Step 3: Get Active on Social to Build Your Network
Figure out where your ideal customers hang out online, then get active on that platform:
- Follow people relevant to your work. This might include journalists reporting about your industry, thought leaders, competitors, potential clients, potential employees, etc.
- Engage regularly. Like, post, quote tweet, comment. You can use social to post about the topics you capture in Step 2, but you don’t have to. Focus on raising your activity level and connecting with more people.
- Shout out good stuff. If you’re not a natural social media user (I’m not – totally get it), focus on building up other people (see Figure 3, my most “viral” tweet ever). Shout out an insightful article you just read, tweet about how great it was to work with a partner, whatever. Or ask for advice! People love answering questions on social.
- Don’t try to market, promote, or sell. The goal is to establish yourself as a trusted member of the community you eventually want to sell to, partner with, raise money from, etc.
Figure 3: I go “viral” by giving compliments
The payoff: A bigger network. When you eventually have your own content to share, more people will see it and engage with it.
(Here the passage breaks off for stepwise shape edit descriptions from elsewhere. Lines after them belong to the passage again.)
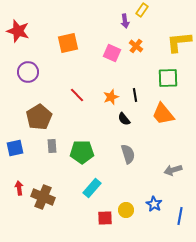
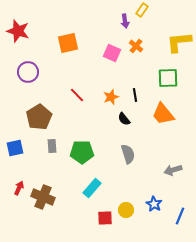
red arrow: rotated 32 degrees clockwise
blue line: rotated 12 degrees clockwise
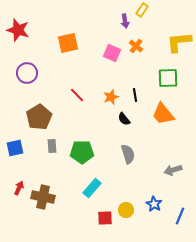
red star: moved 1 px up
purple circle: moved 1 px left, 1 px down
brown cross: rotated 10 degrees counterclockwise
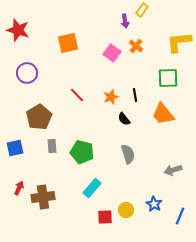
pink square: rotated 12 degrees clockwise
green pentagon: rotated 15 degrees clockwise
brown cross: rotated 20 degrees counterclockwise
red square: moved 1 px up
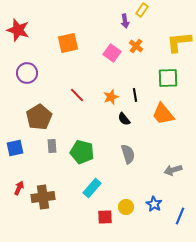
yellow circle: moved 3 px up
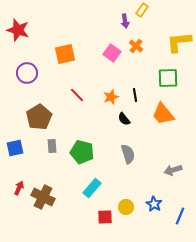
orange square: moved 3 px left, 11 px down
brown cross: rotated 35 degrees clockwise
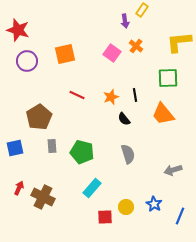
purple circle: moved 12 px up
red line: rotated 21 degrees counterclockwise
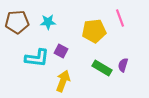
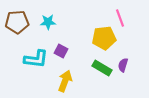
yellow pentagon: moved 10 px right, 7 px down
cyan L-shape: moved 1 px left, 1 px down
yellow arrow: moved 2 px right
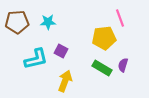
cyan L-shape: rotated 20 degrees counterclockwise
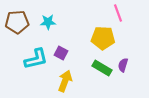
pink line: moved 2 px left, 5 px up
yellow pentagon: moved 1 px left; rotated 10 degrees clockwise
purple square: moved 2 px down
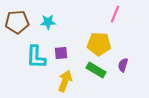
pink line: moved 3 px left, 1 px down; rotated 42 degrees clockwise
yellow pentagon: moved 4 px left, 6 px down
purple square: rotated 32 degrees counterclockwise
cyan L-shape: moved 2 px up; rotated 105 degrees clockwise
green rectangle: moved 6 px left, 2 px down
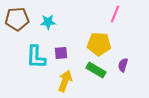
brown pentagon: moved 3 px up
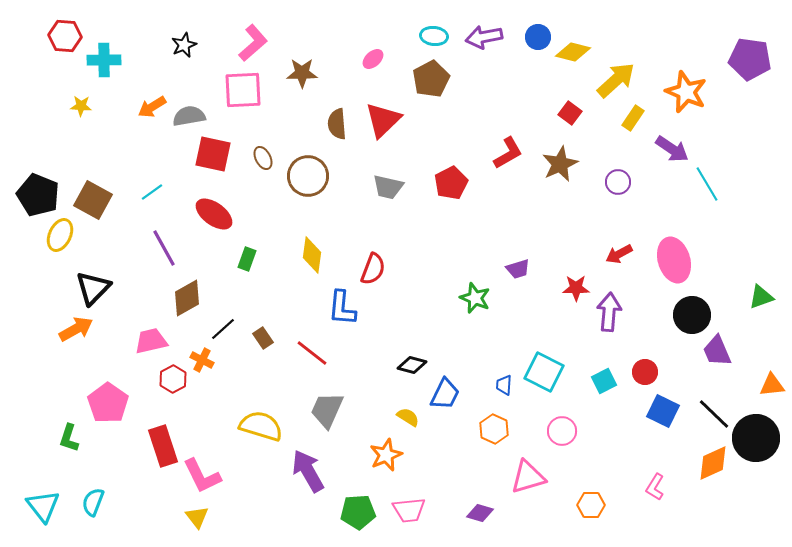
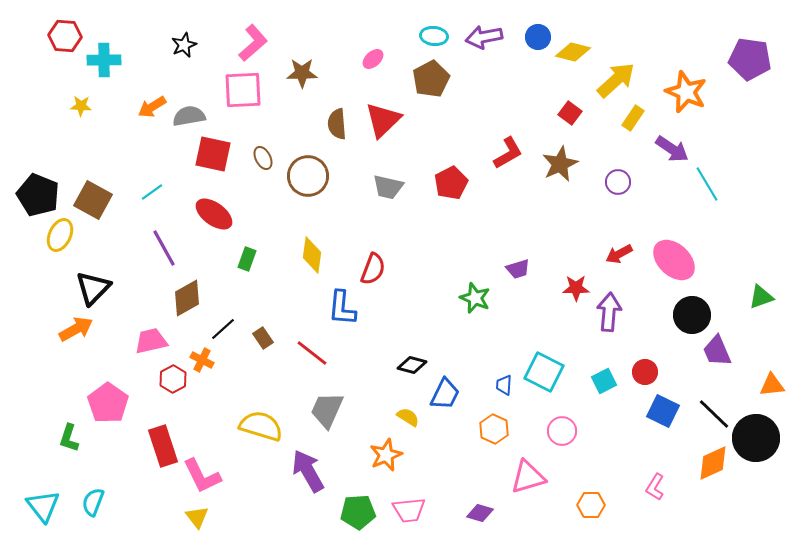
pink ellipse at (674, 260): rotated 30 degrees counterclockwise
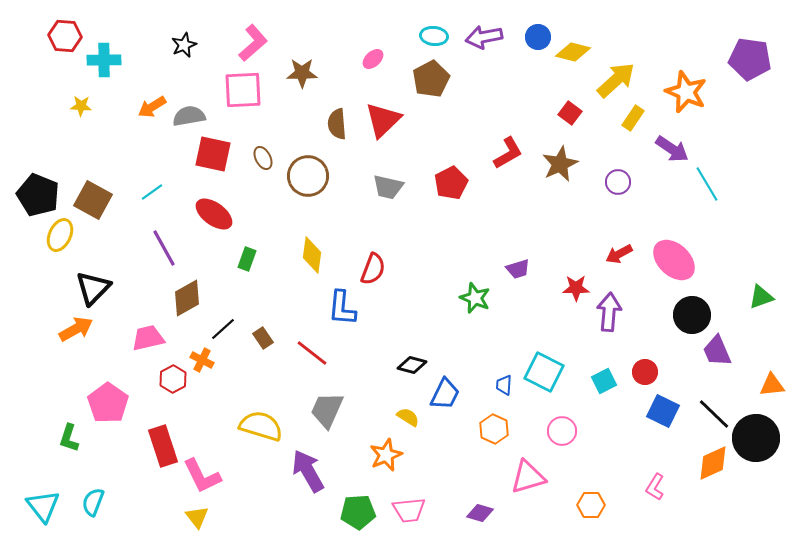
pink trapezoid at (151, 341): moved 3 px left, 3 px up
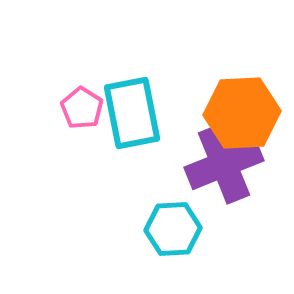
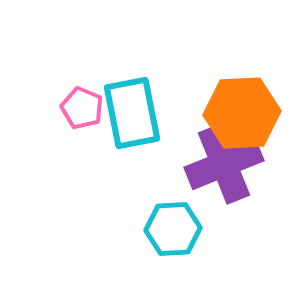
pink pentagon: rotated 9 degrees counterclockwise
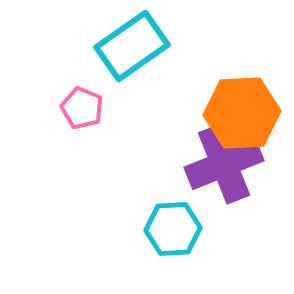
cyan rectangle: moved 67 px up; rotated 66 degrees clockwise
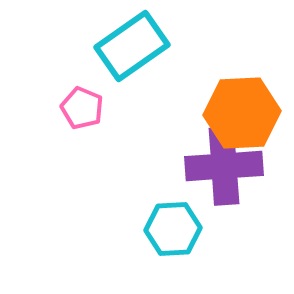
purple cross: moved 2 px down; rotated 18 degrees clockwise
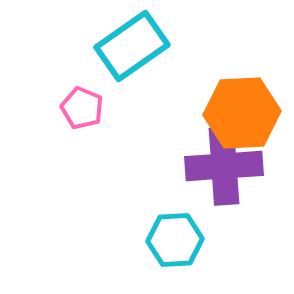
cyan hexagon: moved 2 px right, 11 px down
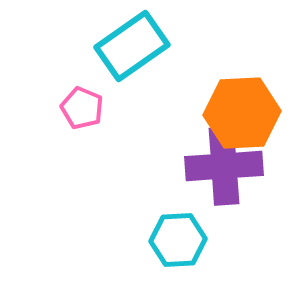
cyan hexagon: moved 3 px right
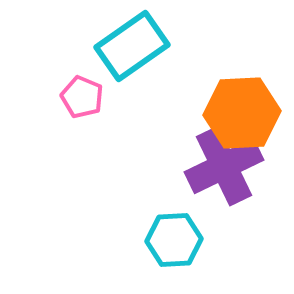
pink pentagon: moved 11 px up
purple cross: rotated 22 degrees counterclockwise
cyan hexagon: moved 4 px left
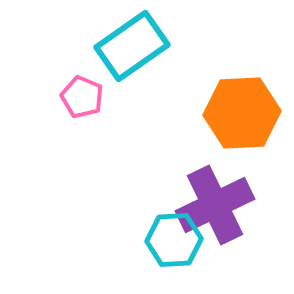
purple cross: moved 9 px left, 39 px down
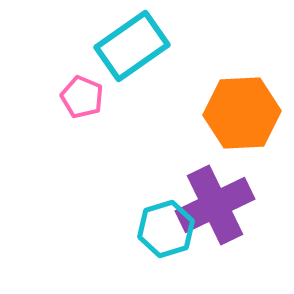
cyan hexagon: moved 8 px left, 11 px up; rotated 14 degrees counterclockwise
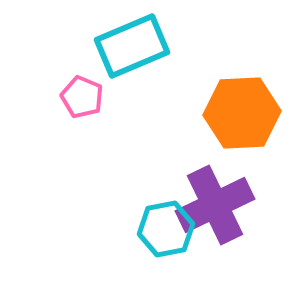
cyan rectangle: rotated 12 degrees clockwise
cyan hexagon: rotated 6 degrees clockwise
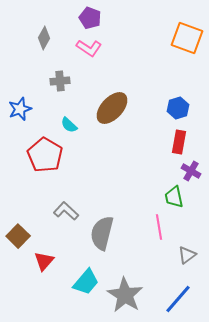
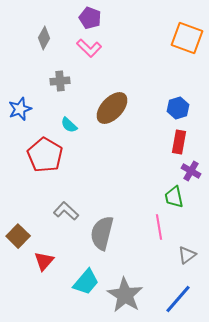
pink L-shape: rotated 10 degrees clockwise
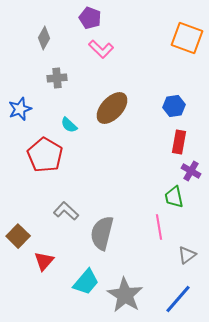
pink L-shape: moved 12 px right, 1 px down
gray cross: moved 3 px left, 3 px up
blue hexagon: moved 4 px left, 2 px up; rotated 10 degrees clockwise
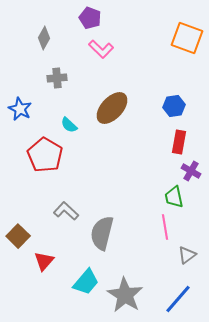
blue star: rotated 25 degrees counterclockwise
pink line: moved 6 px right
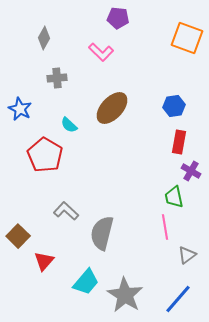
purple pentagon: moved 28 px right; rotated 15 degrees counterclockwise
pink L-shape: moved 3 px down
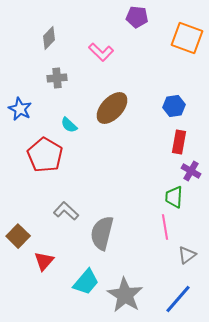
purple pentagon: moved 19 px right, 1 px up
gray diamond: moved 5 px right; rotated 15 degrees clockwise
green trapezoid: rotated 15 degrees clockwise
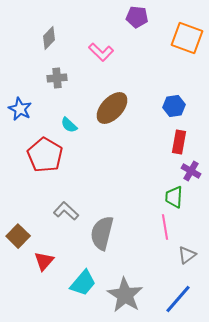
cyan trapezoid: moved 3 px left, 1 px down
Step 4: Save Examples of Stuff You Love & Hate
As you go about your daily life of checking the news, engaging on social, reading emails, and so on, save examples of pieces you love and hate. (You can do this in the same place you capture ideas.)
If you can, make a quick note about what you loved or hated. (E.g., “Love the voice in this email!” or “Hate this layout – so cluttered.”)
The payoff: When you eventually launch your content program, you’ll have a wealth of resources to guide the development of your brand’s voice, tone, style, etc.
The Best Time to Start a Content Program Was 20 Years Ago
The second best time is today.
And even if you only have 12 minutes, you can do meaningful work that translates to improved ROI when you do eventually launch a content program.